As a reminder, map(func, data) applies a given function func to each element of data:
list(map(float, (0.2, '.5', 10, False, '-5')))
[0.2, 0.5, 10.0, 0.0, -5.0]
filter(func, data) applies a given function func (that returns True or False) to each element of data, and eliminates elements for which func returns False:
def is_numeric(x):
return type(x) in (int, float, complex, bool)
list(filter(is_numeric, (1, '2', 3.0, 4 + 5j, False, None, is_numeric, 'hello')))
[1, 3.0, (4+5j), False]
Recursion¶
Recursion is basically when you can define something using itself. (see the classic joke, did you mean recursion?). It is a technique in which a function solves a problem by calling it on smaller versions of the problem.
This idea lends itself nicely when we need to program algorithms or represent objects that are fractal-like in nature.
Recursive functions are made out of two parts:
- Recurrence relations (rules), where the function uses itself, inside the function definition.
- Base case(s), which represents the default values that the function takes for some values (ignoring the recurrence rule).
The trivial example of using recursion is computing the factorial for a number:
$n! = 1 \times 2 \times ... \times n$
For example, if n = 5, then
$5! = 1 \times 2 \times 3 \times 4 \times 5$
The recurrence is made clear when we look at n+1:
$$(n+1)! = 1 \times 2 \times \cdots \times n \times (n+1)$$
$$(n+1)! = (n+1) \times n! $$
Let's not forget that we need a base case so that we don't recurse infinitely. For the factorial function, we have the base case of $0! = 1$ which serves as our base case. The implementation is therefore trivial:
def factorial(n):
if n == 0:
return 1
else:
return n * factorial(n-1)
Now, factorial(6) will return 6 * factorial(5), which will be 6 * 5 * factorial(4), and so on until the result is 6! * factorial(0), where factorial(0) = 1 as we defined in our base case.
# Let's see it in action:
factorial(6)
720
# Another example
factorial(10)
3628800
Here's another example, using the Fibonacci numbers:
0, 1, 1, 2, 3, 5, 8, ...
They have the unique property that the next Fibonacci number is the sum of the previous two numbers in the sequence. The first two numbers (0 and 1) are exceptions to this rule (since they don't have any two numbers before them), so we should treat them as a base case.
Let's write a function that returns the i-th Fibonacci number, using these facts:
def fibonacci(index):
if index == 0:
return 0
if index == 1:
return 1
else:
return fibonacci(index - 1) + fibonacci(index - 2)

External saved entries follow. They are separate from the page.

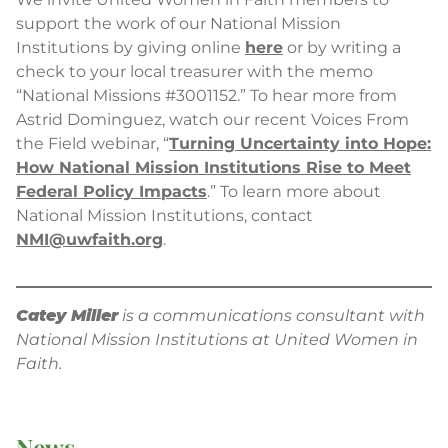
support the work of our National Mission
Institutions by giving online
here
or by writing a
check to your local treasurer with the memo
“National Missions #3001152.” To hear more from
Astrid Dominguez, watch our recent Voices From
the Field webinar, “
Turning Uncertainty into Hope:
How National Mission Institutions Rise to Meet
Federal Policy Impacts
.” To learn more about
National Mission Institutions, contact
NMI@uwfaith.org
.
Catey Miller
is a communications consultant with
National Mission Institutions at United Women in
Faith.
News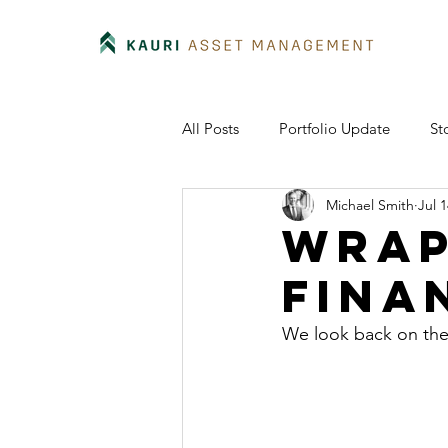
All Posts
Portfolio Update
St
Michael Smith
Jul 1
Wrap
fina
We look back on the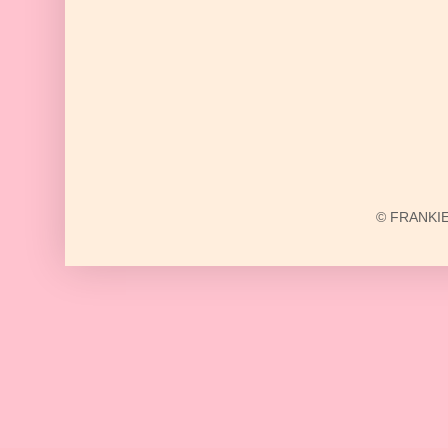
© FRANKIE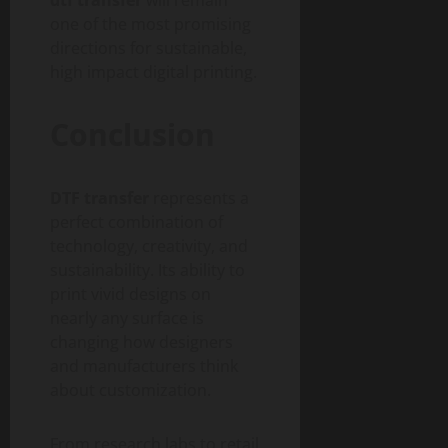
one of the most promising
directions for sustainable,
high impact digital printing.
Conclusion
DTF transfer
represents a
perfect combination of
technology, creativity, and
sustainability. Its ability to
print vivid designs on
nearly any surface is
changing how designers
and manufacturers think
about customization.
From research labs to retail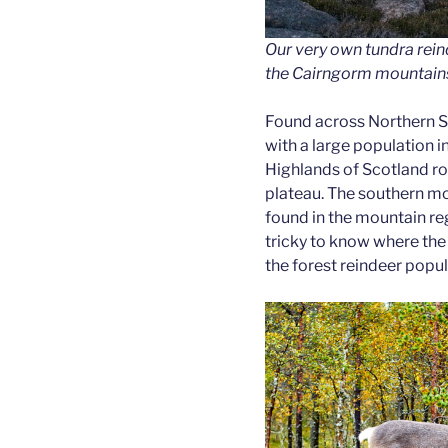
Our very own tundra rei
the Cairngorm mountain
Found across Northern S
with a large population in
Highlands of Scotland 
plateau. The southern mo
found in the mountain reg
tricky to know where the
the forest reindeer popul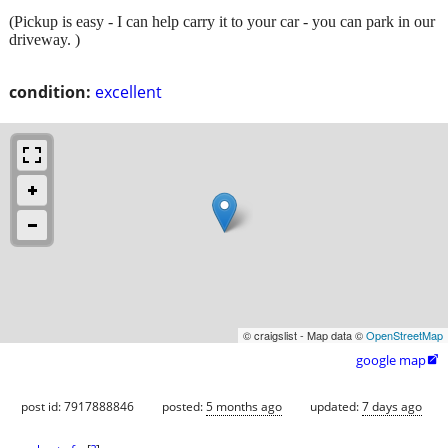
(Pickup is easy - I can help carry it to your car - you can park in our
driveway. )
condition:
excellent
© craigslist - Map data ©
OpenStreetMap
google map

post id: 7917888846
posted:
5 months ago
updated:
7 days ago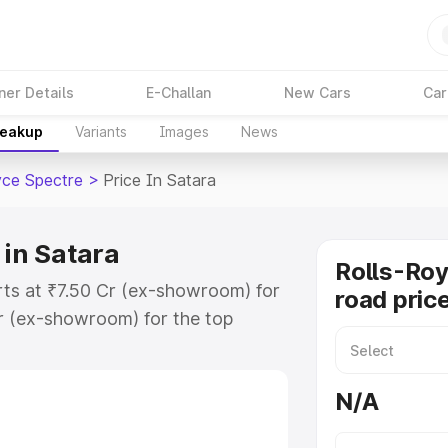
ner Details
E-Challan
New Cars
Car
reakup
Variants
Images
News
yce Spectre
>
Price In Satara
 in Satara
Rolls-Roy
arts at ₹7.50 Cr (ex-showroom) for
road price
r (ex-showroom) for the top
oad price in Satara which includes
st. Explore the complete variant-
N/A
re price in Satara, along with key
 the best option.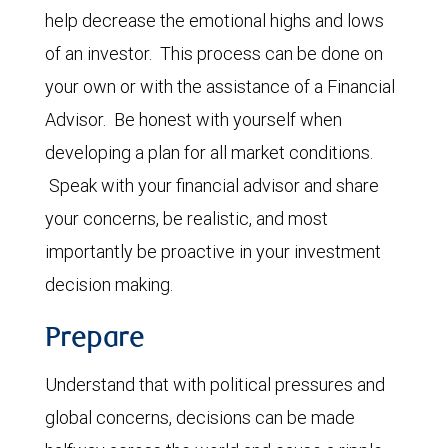
help decrease the emotional highs and lows
of an investor. This process can be done on
your own or with the assistance of a Financial
Advisor. Be honest with yourself when
developing a plan for all market conditions.
Speak with your financial advisor and share
your concerns, be realistic, and most
importantly be proactive in your investment
decision making.
Prepare
Understand that with political pressures and
global concerns, decisions can be made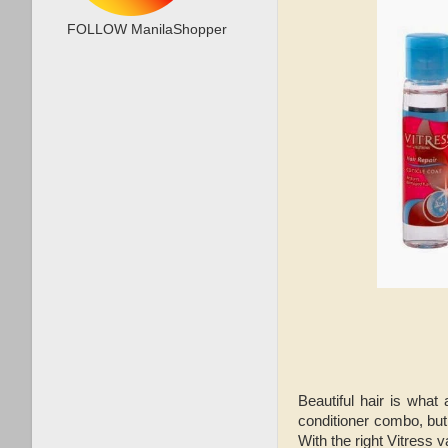
FOLLOW ManilaShopper
Beautiful hair is what
conditioner combo, but 
With the right Vitress 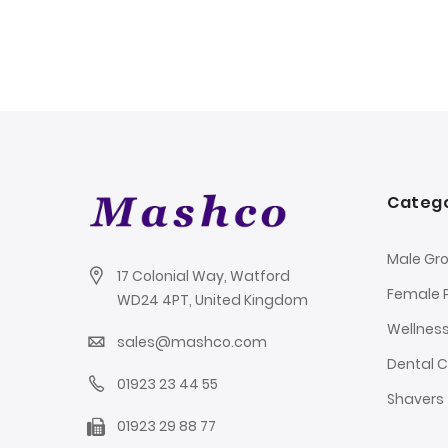
Catego
Male Gr
17 Colonial Way, Watford
Female 
WD24 4PT, United Kingdom
Wellnes
sales@mashco.com
Dental 
01923 23 44 55
Shavers
01923 29 88 77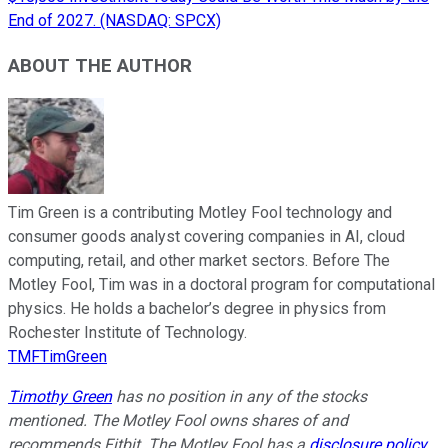
End of 2027. (NASDAQ: SPCX)
ABOUT THE AUTHOR
Tim Green is a contributing Motley Fool technology and
consumer goods analyst covering companies in AI, cloud
computing, retail, and other market sectors. Before The
Motley Fool, Tim was in a doctoral program for computational
physics. He holds a bachelor’s degree in physics from
Rochester Institute of Technology.
TMFTimGreen
Timothy Green
has no position in any of the stocks
mentioned. The Motley Fool owns shares of and
recommends Fitbit. The Motley Fool has a
disclosure policy
.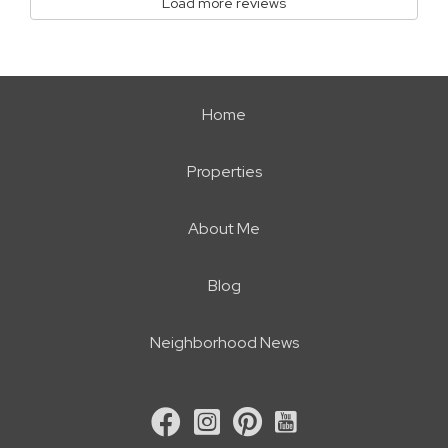
Load more reviews
Home
Properties
About Me
Blog
Neighborhood News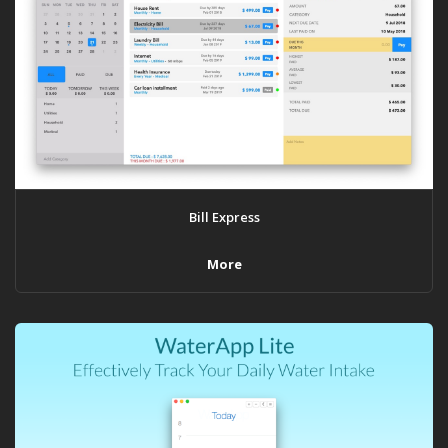
Bill Express
More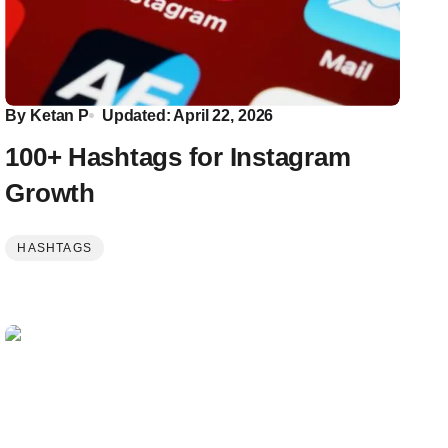
By
Ketan P
Updated: April 22, 2026
100+ Hashtags for Instagram
Growth
HASHTAGS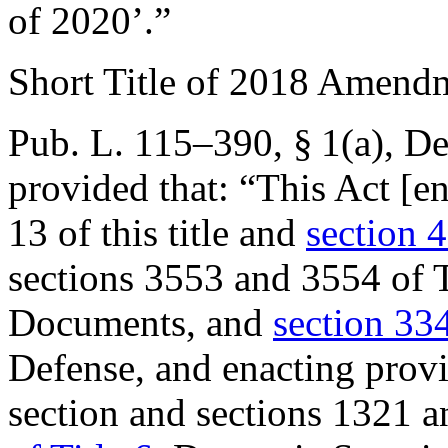
of 2020’.”
Short Title of 2018 Amend
Pub. L. 115–390, § 1(a)
,
De
provided that:
“This Act [en
13 of this title and
section 4
sections 3553 and 3554 of T
Documents, and
section 334
Defense, and enacting provis
section and sections 1321 an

Our return value clearly reflects the idea of
$f_n = f_{n-1} + f_{n-2},$
where $n$ is the index of the Fibonacci sequence.
fibonacci(5) # 0, 1, 1, 2, 3, 5 <-- our expected value
5
Let's get the first 20 numbers in the sequence:
list(map(fibonacci, range(0, 20)))
[0, 1, 1, 2, 3, 5, 8, 13, 21, 34, 55, 89, 144, 233, 377, 610, 987, 1597, 2584, 4181]
One such caveat of recursion-based methods is that when implemented naively, they can take a lot of time and memory. For example, let's see how much time it takes to find the 30th fibonacci number:
%timeit fibonacci(30)
53.4 ms ± 125 μs per loop (mean ± std. dev. of 7 runs, 10 loops each)
This takes a surprisingly long amount of time. The reason for this is that we are calling fibonacci many more times that we need to, and we're not storing the intermediate values for further use.
For demonstration purposes, let's track the number of times we use the fibonacci() function to find the 30th fibonacci number:
def fibonacci(index):
global fibonacci_counter
fibonacci_counter += 1
if index == 0:
return 1
if index == 1:
return 1
else:
return fibonacci(index - 1) + fibonacci(index - 2)
fibonacci_counter = 0
fibonacci(30)
print('Total number of calls to fibonacci():', fibonacci_counter)
Total number of calls to fibonacci(): 2692537
As an alternative, we can also implement our fibonacci function using an iterative approach. We'll still keep our base cases (index = 0 and index = 1), and in the general case we'll keep a loop to calculate the next fibonacci number using the relation $f_n = f_{n-2} + f_{n-1}$:
def fibonacci(index):
if index == 0:
return 0
elif index == 1:
return 1
n_minus_2 = 0 # Represents f_{n-2}
n_minus_1 = 1 # Represents f_{n-1}
i = index - 2
while i >= 0:
n = n_minus_2 + n_minus_1
n_minus_2 = n_minus_1
n_minus_1 = n
i = i - 1
return n
This implementation is very lightweight, since one loop is all it takes to calculate the next number in the sequence:
%timeit fibonacci(30)
493 ns ± 1.23 ns per loop (mean ± std. dev. of 7 runs, 1,000,000 loops each)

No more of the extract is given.